This process of reversion is met with in the phenomena of crystal gazing. In these phenomena experiences acquired subconsciously are projected into the crystal in the form of visual hallucinations. The crystal gazer sees in the crystal, images, pictures of events which he cannot remember directly, but which can be found in his subconscious. The changing light and shade due to reflection and refraction give rise to peripheral sensory processes which form the nucleus, the suggestion that awakens those subconscious psychic states. Experiences mainly of one sensory nature may be transformed into and assume the character of another sense; thus experiences, mainly of an auditory character, may be projected into the crystal as visual hallucinations.

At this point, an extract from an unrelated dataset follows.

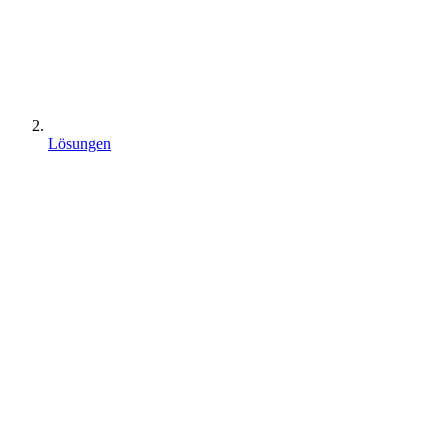
Lösungen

In the phenomena of shell hearing, we meet once more with a similar process of reversion. Psychic states originally experienced by the subconscious are objectified in the shell as auditory hallucinations. The vague, indistinct buzzing coming from the shell affects the sense-organ and gives rise to a peripheral process that forms the nucleus round which the subconscious experiences become crystallized and projected in the form of auditory hallucinations. Here, too, as in the case of crystal gazing, experiences of one sensory character may be transformed into that of another. Psychic states originally of a visual character become auditory on being projected by this reverse movement from the subconscious to the central consciousness.

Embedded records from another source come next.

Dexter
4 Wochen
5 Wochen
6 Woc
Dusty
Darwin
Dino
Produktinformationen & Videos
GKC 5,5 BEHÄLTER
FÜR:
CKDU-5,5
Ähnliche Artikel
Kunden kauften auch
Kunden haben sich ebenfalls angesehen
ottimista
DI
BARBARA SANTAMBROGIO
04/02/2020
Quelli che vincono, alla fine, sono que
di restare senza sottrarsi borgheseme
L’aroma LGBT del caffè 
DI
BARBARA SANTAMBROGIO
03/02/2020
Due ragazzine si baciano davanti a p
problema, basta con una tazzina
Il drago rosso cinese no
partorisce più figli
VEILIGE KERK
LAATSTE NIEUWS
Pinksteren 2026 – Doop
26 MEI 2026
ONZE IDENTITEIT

In automatic writing we meet once more with a similar process of reversion, only under a somewhat different form. The subconsciously acquired experiences, instead of being in a sensory form as hallucinations, are motor in character; they are expressed as written words, and by this means the upper consciousness becomes for the first time acquainted with the experiences of the subconscious. This process of reversion by means of automatic writing may be cultivated and may become so persistent that the subconscious regions may keep up a correspondence with the upper consciousness and reveal its experiences by “messages” apparently coming from another world.
The phenomena of automatic speaking are rather rare, and are very much akin to those of automatic writing. The subconscious instead of projecting its experiences in the form of written words, does it by means of the spoken word. Here, too, as in the case of automatic writing, the process may become cultivated and the subconscious may carry on its intercommunications in a systematic form. The spoken messages, coming from the subconscious and revealing strange experiences first subconsciously acquired and then only made known in the way of the spoken word to the upper consciousness, appear inspired and awe-inspiring. They are “voices from another world.”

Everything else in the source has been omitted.